Skip to content

Kubernetes


This document describes how to install DataKit in K8s via DaemonSet.

Installation

Download datakit.yaml, in which many default collectors are turned on without configuration.

Attention

If you want to modify the default configuration of these collectors, you can configure them by mounting a separate conf in ConfigMap mode. Some collectors can be adjusted directly by means of environment variables. See the documents of specific collectors for details. All in all, configuring the collector through ConfigMap is always effective when deploying the DataKit in DaemonSet mode, whether it is a collector turned on by default or other collectors.

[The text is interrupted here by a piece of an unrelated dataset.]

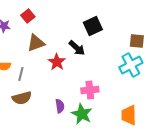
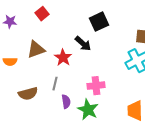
red square: (28, 16) -> (42, 14), moved
brown triangle: (36, 43) -> (36, 50), moved
gray line: (21, 74) -> (55, 84), moved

Modify the Dataway configuration in datakit.yaml

    - name: ENV_DATAWAY
        value: https://openway.guance.com?token=<your-token> # Fill in the real address of DataWay here

If you choose another node, change the corresponding DataWay address here, such as AWS node:

    - name: ENV_DATAWAY
        value: https://aws-openway.guance.com?token=<your-token> 

Install yaml

$ kubectl apply -f datakit.yaml

After installation, a DaemonSet deployment of DataKit is created:

$ kubectl get pod -n datakit

Precondition:

  • Kubernetes >= 1.14
  • Helm >= 3.0+

Helm installs Datakit (note modifying the datakit.dataway_url parameter),in which many default collectors are turned on without configuration.

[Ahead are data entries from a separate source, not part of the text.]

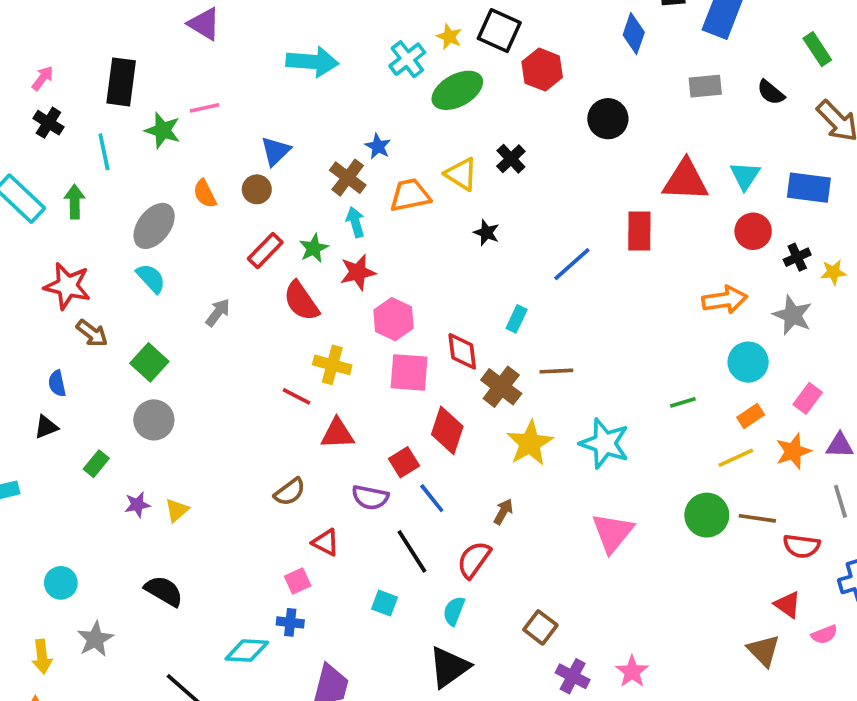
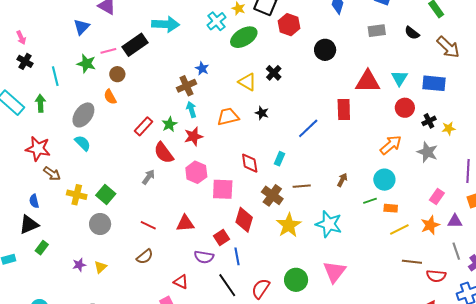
pink arrow: (43, 78) -> (21, 38), turned 120
black rectangle: (121, 82) -> (135, 45), moved, turned 50
blue triangle: (276, 151) -> (82, 27), moved
brown cross: (348, 178) -> (186, 86), turned 30
brown circle: (257, 189) -> (117, 74), moved
orange trapezoid: (410, 195) -> (228, 117), moved
orange arrow: (725, 300) -> (391, 145), turned -30
gray arrow: (218, 312) -> (149, 177), moved
pink hexagon: (393, 319) -> (196, 172), moved
red diamond: (462, 351) -> (250, 163), moved
green square: (149, 362) -> (106, 194), moved
cyan circle: (748, 362) -> (384, 180), moved
yellow cross: (332, 365) -> (77, 195), moved
red line: (296, 396) -> (148, 225), moved
orange rectangle: (751, 416) -> (391, 208), moved, turned 40
gray circle: (154, 420) -> (100, 224), moved
black triangle: (46, 427) -> (29, 225), size x1.5
green rectangle: (96, 464) -> (42, 248), moved
brown semicircle: (290, 492) -> (145, 257), moved
blue line: (432, 498) -> (237, 256), turned 30
brown arrow: (503, 512) -> (342, 180), moved
green circle: (707, 515) -> (296, 280), moved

$ helm install datakit datakit \
           --repo  https://pubrepo.guance.com/chartrepo/datakit \
           -n datakit --create-namespace \
           --set datakit.dataway_url="https://openway.guance.com?token=<your-token>" 

View deployment status:

$ helm -n datakit list

You can upgrade with the following command:

$ helm -n datakit get  values datakit -o yaml > values.yaml
$ helm upgrade datakit datakit \
    --repo  https://pubrepo.guance.com/chartrepo/datakit \
    -n datakit \
    -f values.yaml

You can uninstall it with the following command:

$ helm uninstall datakit -n datakit

Kubernetes Tolerance Configuration

DataKit is deployed on all nodes in the Kubernetes cluster by default (that is, all stains are ignored). If some node nodes in Kubernetes have added stain scheduling and do not want to deploy DataKit on them, you can modify datakit.yaml to adjust the stain tolerance:

      tolerations:
      - operator: Exists    <--- Modify the stain tolerance here

For specific bypass strategies, see official doc

ConfigMap Settings

The opening of some collectors needs to be injected through ConfigMap. The following is an injection example of MySQL and Redis collectors:

# datakit.yaml

volumeMounts: #  this configuration have existed in datakit.yaml, and you can locate it by searching directly
- mountPath: /usr/local/datakit/conf.d/db/mysql.conf
  name: datakit-conf
  subPath: mysql.conf
    readOnly: true
- mountPath: /usr/local/datakit/conf.d/db/redis.conf
  name: datakit-conf
  subPath: redis.conf
    readOnly: true

# append directly to the bottom of datakit.yaml
---
apiVersion: v1
kind: ConfigMap
metadata:
  name: datakit-conf
  namespace: datakit
data:
    mysql.conf: |-
          [[inputs.mysql]]
               ...
    redis.conf: |-
          [[inputs.redis]]
               ...

Environment Variables

Note: If ENV_LOG is configured to stdout, do not set ENV_LOG_LEVEL to debug, otherwise looping logs may result in large amounts of log data.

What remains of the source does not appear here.